MYNYDD BACH PRIMARY SCHOOL IN LIRA, UGANDA 
-
  A Report from Charles Owens - Project Co-ordinator

Many of you who have been kind enough to support us in building a new school for L.O.S.T. (Lango Orphans Scholarship Trust) in Lira will, I am sure, be wondering how it is going.    I am pleased to be able to report that it is going very well.

You have all been so generous and encouraging in the gifts you have sent to us.   It is through this wonderful response to our appeal that our team in Lira has been able to make a start on site.

A further donation from a local construction firm has enabled us to purchase the remainder of the land, bringing the school site area well within the government’s requirements for a residential primary school.  Our Father is so good.  He provides all and even gives us more than we ask for.

We decided to build the main school block in its entirety and to use only four of the classrooms as classrooms and the remainder as temporary dormitories, kitchen, dining room and assembly room.   This will allow us to take on our first hundred children on completion of the main block

Work on the site clearance was completed last month.  The playing fields and the main building area were levelled and the excavations and strip foundations start this week.                                        (Report received 24th June 2003)

We have secured a clay deposit not too far from the site and I am assured that it has more than enough good quality clay for our brick making operation.   The brick-making machine purchased in the UK arrived safely in Lira despite the mountain of paperwork.   The machine is now in daily use employing four boys and one skilled man producing eight hundred bricks per day.   We will have the first kiln firing next week and take delivery for the foundations mid July.

I am frequently asked the same question – how can we build a school in Uganda that is many thousands of miles away.    My answer is always the same – we don’t.  It is not us that are  building this school, but the  team from Lira under the supervision of an engineer and the control of the Rev Johnson and his wife Vicky.
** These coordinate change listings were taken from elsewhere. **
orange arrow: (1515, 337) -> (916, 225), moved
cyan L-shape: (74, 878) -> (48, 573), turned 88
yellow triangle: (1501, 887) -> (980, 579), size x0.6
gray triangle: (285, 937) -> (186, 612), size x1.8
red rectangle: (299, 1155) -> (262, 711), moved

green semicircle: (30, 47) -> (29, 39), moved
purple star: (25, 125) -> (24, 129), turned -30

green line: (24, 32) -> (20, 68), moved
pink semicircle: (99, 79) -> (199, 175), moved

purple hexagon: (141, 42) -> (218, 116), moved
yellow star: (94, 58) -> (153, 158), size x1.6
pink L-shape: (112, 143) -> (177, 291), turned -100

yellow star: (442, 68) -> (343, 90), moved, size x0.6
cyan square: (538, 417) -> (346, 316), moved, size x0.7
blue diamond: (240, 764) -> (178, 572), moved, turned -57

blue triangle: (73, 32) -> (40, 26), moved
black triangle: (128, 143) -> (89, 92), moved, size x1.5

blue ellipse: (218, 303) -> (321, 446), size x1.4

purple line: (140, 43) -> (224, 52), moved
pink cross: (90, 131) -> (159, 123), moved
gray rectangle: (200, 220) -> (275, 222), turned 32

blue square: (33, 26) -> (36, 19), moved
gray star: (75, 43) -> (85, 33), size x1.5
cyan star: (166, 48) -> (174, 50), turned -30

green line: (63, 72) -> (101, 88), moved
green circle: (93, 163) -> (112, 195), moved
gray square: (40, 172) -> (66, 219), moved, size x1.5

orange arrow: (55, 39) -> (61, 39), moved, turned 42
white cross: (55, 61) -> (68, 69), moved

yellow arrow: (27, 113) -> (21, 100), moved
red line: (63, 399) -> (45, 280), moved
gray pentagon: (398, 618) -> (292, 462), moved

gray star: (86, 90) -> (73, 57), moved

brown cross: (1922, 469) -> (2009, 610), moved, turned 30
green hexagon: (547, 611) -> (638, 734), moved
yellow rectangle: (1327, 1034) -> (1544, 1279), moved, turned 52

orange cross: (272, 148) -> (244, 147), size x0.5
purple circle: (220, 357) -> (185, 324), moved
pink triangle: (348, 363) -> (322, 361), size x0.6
For my part I have produced the drawings for the Lira local authority and the provisional government requirements, along with all working drawings.    We have a team here in Wales that meet on a regular basis to promote the funding, the existing arrangements within L.O.S.T. and take care of all the finances.

There is an on-site labour force of around thirty.   We provide each worker with a main meal and pay the going rate for this area every day.  This allows them to purchase food for their families on their way home each night.

Our policy is to employ unskilled boys that can be trained with construction skills.  Likewise when we have a good stock of bricks on site, the machine can be used to generate income.

We have a very good e-mail connection with the site and can have instant communications to solve any problems that can and do occur.  So far all has gone well.  The building programme is dictated by the gifts that we receive so please do remember us in your prayers.  This school is desperately needed in Lira and the local work force desperately needs the work that the site is able to supply.

I will be in the village display area for most of this years’ Flames of Fire conference at Builth and would welcome the opportunity to bring you up to date with the latest news.

Many thanks again for all your support.  May God bless you all.

 

(Editor’s note:   A previous report of the work of L.O.S.T. appears in Issue number 22 ARM(Wales) and Flames of Fire are happy to support  this work.)